ホルモンシリーズ、「フムフムふむ・・・」と読ませていただきました。
更年期症状は、ホットフラッシュも辛いけどその後に冷えた身体も辛くないですか?
どなたかが(出所不明でごめんね)それをコールドフラッシュ、と呼ばれていて「まさに!」納得しました。
私は更年期初期、動悸が酷くて不安になりました。その表の、心悸亢進ですね~。かかりつけのDr.に相談して、抗不安剤を服用してましたよ。漢方薬にも頼ったし・・・。ただ、抗うつ剤の中にはホルモン治療の効果を妨げる種類の薬もあるそうなので、ブレストのDr.に確認が必要かと思います。
辛い時は無理しない!それは大事だと。

jasmin #Gokmo282 | URL | 2014/05/02 13:36 | edit

jasminさん♪

暑い寒いになりますよね。
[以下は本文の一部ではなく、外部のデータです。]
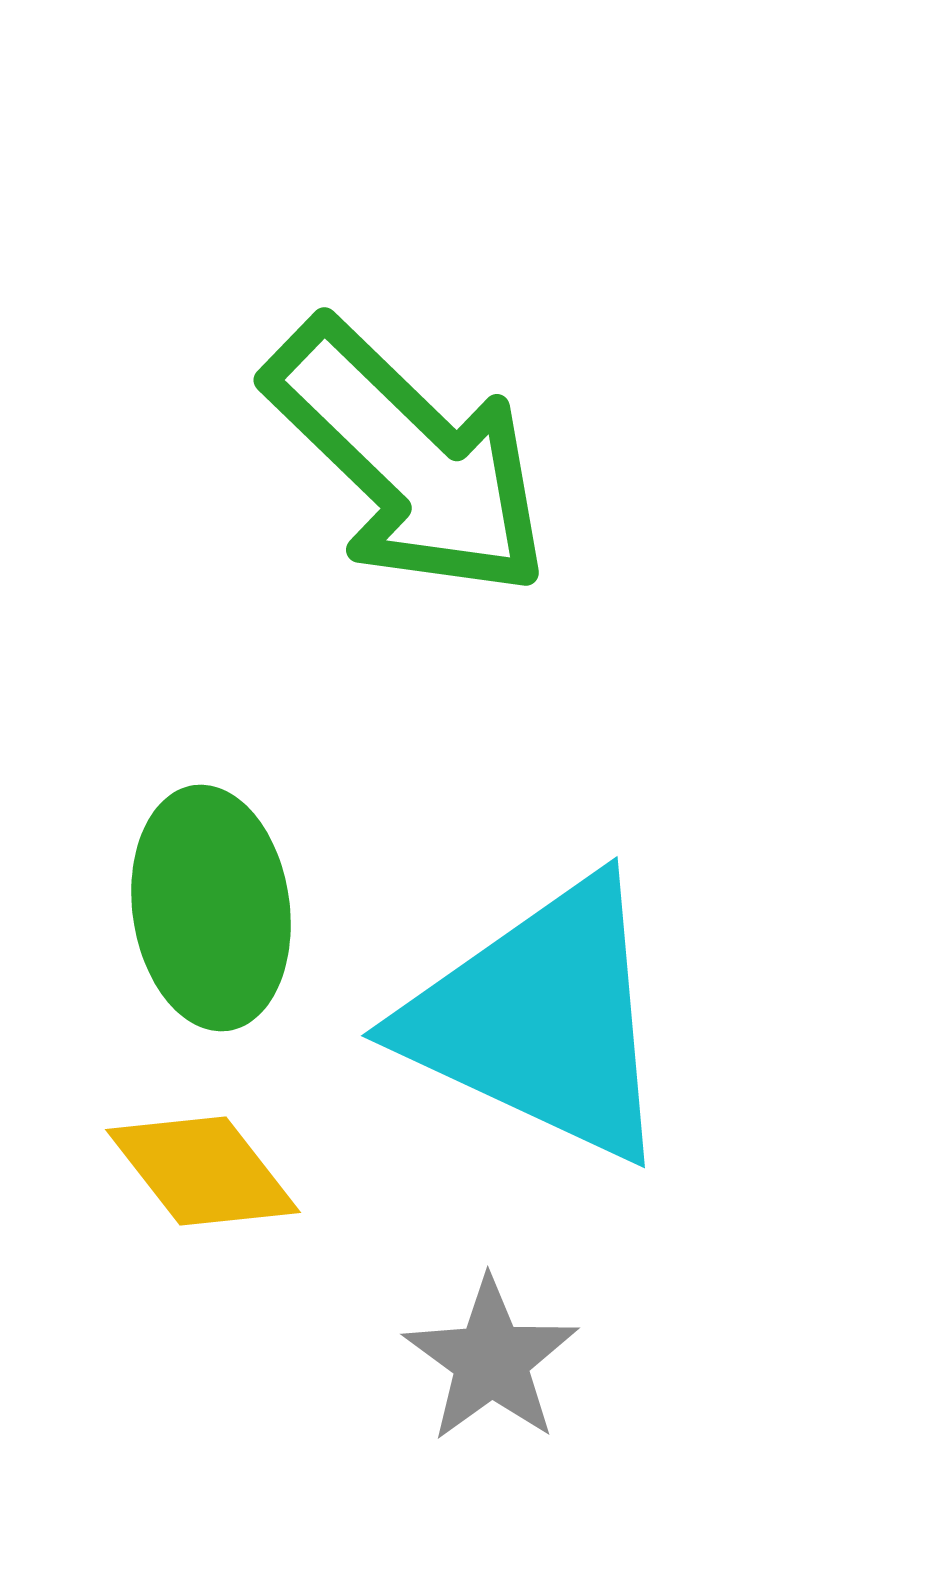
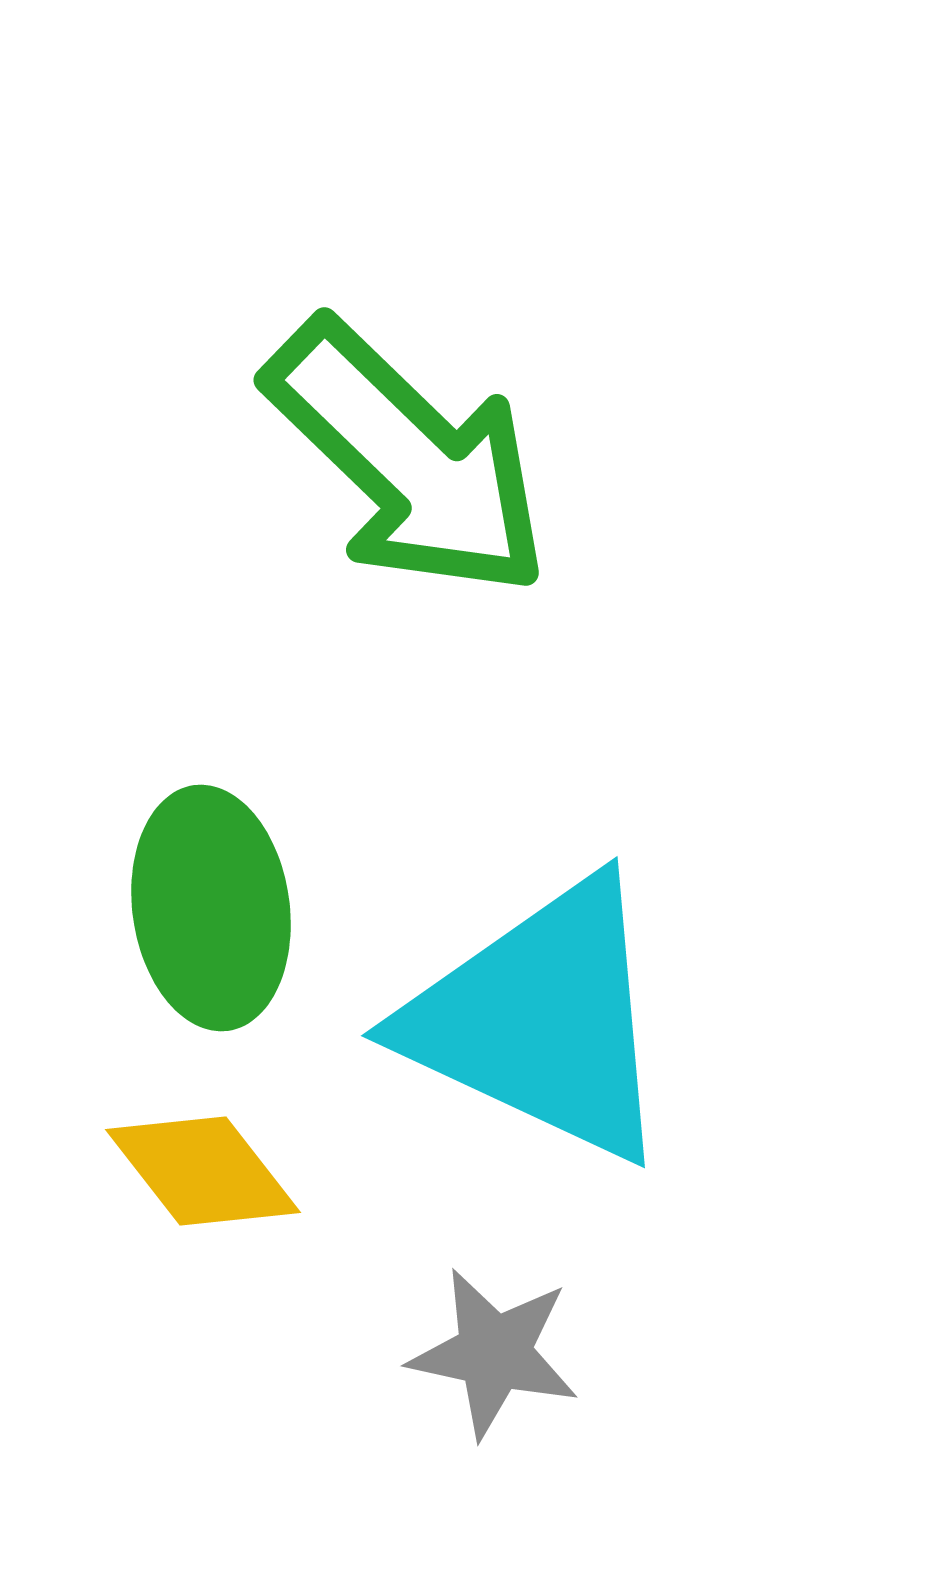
gray star: moved 3 px right, 7 px up; rotated 24 degrees counterclockwise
それはよく聞くので多い症状なのかなと思います。
動悸も頻繁にあると心配になっちゃいますね。
みんな漢方薬は自分に合うものを探して、あれやこれやと試しているようです。
私は今のところそこまで症状は辛くないので、あーあついとかあー関節痛いとか
ぼやきつつも何とかやっていけてます。
だけどホルモンの変動が体に生じさせる様々な変化を知りたいな〜と思って
ちょこちょこっと勉強してみました。
本当は分子生物学的な理解もしたいことろだけど、そこはもうこんがらがってむりー!